This repository includes code for Model Diffing experiments.
Inspired by [open-r1], I make use of uv for this project. Create a virtual environment with uv via <uv venv --python 3.10 && source venv/bin/activate && uv pip install --upgrade pip && uv pip install -r requirements.txt> May also need <uv pip install -q git+https://github.com/Neelectric/TransformerLensQwen2.5.git@main>
- In ./cc_train, I organise all code relating to training cross-coders. This borrows lots of code from the open-source replication repo by Kissane et al. and an open-source repo by Neel Nanda.
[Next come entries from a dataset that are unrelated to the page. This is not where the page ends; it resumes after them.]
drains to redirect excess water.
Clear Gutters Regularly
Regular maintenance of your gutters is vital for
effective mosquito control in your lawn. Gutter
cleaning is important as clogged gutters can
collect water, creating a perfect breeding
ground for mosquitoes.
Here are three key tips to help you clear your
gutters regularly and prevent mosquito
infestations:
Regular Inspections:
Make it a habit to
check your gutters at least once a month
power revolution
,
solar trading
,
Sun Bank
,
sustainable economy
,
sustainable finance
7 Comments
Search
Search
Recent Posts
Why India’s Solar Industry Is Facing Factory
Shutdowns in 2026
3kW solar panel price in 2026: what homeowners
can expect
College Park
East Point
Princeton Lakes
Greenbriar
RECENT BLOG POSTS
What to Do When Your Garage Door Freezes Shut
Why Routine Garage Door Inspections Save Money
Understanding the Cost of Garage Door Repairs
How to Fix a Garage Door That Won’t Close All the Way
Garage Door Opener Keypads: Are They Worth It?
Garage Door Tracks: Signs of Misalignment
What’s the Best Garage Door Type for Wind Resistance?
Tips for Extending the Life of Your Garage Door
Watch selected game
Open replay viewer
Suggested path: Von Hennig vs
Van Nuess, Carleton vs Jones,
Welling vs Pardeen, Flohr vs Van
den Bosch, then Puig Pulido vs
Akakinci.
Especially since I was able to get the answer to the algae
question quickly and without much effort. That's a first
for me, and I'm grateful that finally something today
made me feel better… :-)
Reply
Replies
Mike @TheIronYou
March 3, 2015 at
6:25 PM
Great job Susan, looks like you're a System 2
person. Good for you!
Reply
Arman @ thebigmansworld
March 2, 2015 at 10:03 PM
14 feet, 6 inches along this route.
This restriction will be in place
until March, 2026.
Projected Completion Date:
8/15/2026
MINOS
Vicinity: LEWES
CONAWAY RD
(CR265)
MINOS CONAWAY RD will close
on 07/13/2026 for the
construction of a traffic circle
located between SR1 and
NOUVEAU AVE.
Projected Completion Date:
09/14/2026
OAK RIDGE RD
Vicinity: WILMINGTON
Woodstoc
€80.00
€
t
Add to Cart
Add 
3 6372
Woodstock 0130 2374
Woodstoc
- In ./data_exp, I store all Python notebooks that I use for data exploration.
- In ./data, I store all datasets after pre-processing. Following Kissane et al., these are often pytorch tensors of input_ids.
- In ./auto_interp, I organise all code relating to automatically interpreting cross-coder features. This leans heavily on approaches by EleutherAI.
This repository utilizes cross-coders as introduced by Anthropic for model diffing. It builds upon an open-source replication repo by Connor Kissane, which itself extends an open-source repo by Neel Nanda. Further, it is informed by the resulting less-wrong blogpost by Connor Kissane, Robert Krzyzanowski, Arthur Conmy and Neel Nanda.